Installing cuda 12 on RHEL 9.1

I’m running into some difficulty with the cuda installation on RHEL9.1. I have two RTX A4000s and am following the instructions on https://docs.nvidia.com/cuda/cuda-installation-guide-linux/index.html#network-repo-installation-for-rhel-9-rocky-9. The installation goes as expected, the issue is with the post-installation checks. Running the deviceQuery script from the cuda samples GitHub https://github.com/nvidia/cuda-samples. This runs as expected for device0, but hangs on devie1 and does not show any output. Running bandwidthTest from the same repo yields no errors.

As another datapoint, pytorch sees both devices as available, but does not run on the device.
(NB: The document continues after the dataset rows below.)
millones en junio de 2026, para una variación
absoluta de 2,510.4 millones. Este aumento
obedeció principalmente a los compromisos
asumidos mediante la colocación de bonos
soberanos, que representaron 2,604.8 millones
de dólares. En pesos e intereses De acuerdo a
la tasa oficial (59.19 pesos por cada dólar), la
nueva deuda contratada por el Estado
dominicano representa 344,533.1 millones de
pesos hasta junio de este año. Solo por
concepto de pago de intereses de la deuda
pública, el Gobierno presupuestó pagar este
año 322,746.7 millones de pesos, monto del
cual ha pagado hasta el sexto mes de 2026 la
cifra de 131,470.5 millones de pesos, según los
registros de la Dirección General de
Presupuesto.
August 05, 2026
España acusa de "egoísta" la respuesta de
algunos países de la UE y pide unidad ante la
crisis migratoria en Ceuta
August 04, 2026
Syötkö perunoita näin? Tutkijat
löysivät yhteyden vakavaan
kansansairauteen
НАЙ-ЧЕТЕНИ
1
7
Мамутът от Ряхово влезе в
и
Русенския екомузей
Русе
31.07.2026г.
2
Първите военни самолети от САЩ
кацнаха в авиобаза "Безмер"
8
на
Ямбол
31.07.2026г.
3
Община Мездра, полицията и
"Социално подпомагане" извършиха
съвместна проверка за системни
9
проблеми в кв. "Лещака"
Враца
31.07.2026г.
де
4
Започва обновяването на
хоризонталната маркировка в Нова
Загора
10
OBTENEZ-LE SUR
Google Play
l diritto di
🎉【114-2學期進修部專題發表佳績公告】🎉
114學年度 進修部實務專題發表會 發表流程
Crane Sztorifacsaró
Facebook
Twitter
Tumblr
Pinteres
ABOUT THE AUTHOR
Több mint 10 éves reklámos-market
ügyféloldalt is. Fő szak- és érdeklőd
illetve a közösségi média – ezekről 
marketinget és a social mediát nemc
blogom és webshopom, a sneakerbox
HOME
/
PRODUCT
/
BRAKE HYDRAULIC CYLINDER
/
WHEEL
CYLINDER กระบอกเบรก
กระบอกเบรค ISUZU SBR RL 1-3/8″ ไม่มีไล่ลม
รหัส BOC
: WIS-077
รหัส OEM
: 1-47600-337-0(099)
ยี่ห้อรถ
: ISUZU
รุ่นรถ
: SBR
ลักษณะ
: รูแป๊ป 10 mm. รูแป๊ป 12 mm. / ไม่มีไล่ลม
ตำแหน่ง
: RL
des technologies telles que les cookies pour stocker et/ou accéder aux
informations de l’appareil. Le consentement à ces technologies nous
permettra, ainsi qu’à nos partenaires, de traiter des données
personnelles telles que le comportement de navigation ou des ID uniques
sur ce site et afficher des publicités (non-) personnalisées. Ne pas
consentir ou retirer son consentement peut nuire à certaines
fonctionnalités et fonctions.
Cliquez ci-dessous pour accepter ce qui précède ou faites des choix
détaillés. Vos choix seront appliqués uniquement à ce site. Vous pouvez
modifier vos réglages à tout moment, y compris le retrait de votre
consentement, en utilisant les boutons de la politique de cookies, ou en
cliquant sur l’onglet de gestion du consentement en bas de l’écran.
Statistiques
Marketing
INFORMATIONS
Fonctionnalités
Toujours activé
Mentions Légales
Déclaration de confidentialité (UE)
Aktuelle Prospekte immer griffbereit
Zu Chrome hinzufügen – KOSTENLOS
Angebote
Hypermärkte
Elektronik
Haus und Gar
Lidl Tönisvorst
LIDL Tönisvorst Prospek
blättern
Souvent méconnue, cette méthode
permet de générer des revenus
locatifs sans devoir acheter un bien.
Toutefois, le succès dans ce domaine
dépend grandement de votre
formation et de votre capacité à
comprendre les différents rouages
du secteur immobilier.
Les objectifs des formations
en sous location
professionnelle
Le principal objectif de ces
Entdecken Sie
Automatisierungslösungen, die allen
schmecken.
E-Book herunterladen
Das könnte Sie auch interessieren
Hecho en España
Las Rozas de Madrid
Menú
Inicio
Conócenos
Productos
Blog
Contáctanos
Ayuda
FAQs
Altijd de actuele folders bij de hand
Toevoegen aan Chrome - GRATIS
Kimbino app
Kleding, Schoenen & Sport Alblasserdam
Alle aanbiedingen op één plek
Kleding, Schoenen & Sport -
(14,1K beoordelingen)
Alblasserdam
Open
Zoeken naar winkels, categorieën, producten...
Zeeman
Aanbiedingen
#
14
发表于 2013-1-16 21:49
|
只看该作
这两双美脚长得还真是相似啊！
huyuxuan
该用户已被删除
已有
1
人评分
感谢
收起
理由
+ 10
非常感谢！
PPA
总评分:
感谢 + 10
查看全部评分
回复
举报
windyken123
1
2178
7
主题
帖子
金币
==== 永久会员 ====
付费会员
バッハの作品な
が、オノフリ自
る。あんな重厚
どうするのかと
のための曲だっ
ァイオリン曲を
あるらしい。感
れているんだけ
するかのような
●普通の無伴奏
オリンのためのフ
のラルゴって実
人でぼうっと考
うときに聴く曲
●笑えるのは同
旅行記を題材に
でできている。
It allocates a small amount of memory, < 1gb, on both devices, but runs single-threaded on the cpu.

What is going on, and how can I fix the issues?

Thanks in advance

You’re probably going to have to provide more detail, (lspci output, nvidia related log messages), in order to get possible help.

Here’s the output from lscpci and the devicequery prior to hanging. I’m not certain about finding useful info in the log files, but am happy to provide it if you have a suggested place to look.

51:00.0 VGA compatible controller: NVIDIA Corporation GA104GL [RTX A4000] (rev a1)
51:00.1 Audio device: NVIDIA Corporation GA104 High Definition Audio Controller (rev a1)
9c:00.0 VGA compatible controller: NVIDIA Corporation GA104GL [RTX A4000] (rev a1)
9c:00.1 Audio device: NVIDIA Corporation GA104 High Definition Audio Controller (rev a1)

Here’s the output from deviceQuery:

./deviceQuery Starting...

 CUDA Device Query (Runtime API) version (CUDART static linking)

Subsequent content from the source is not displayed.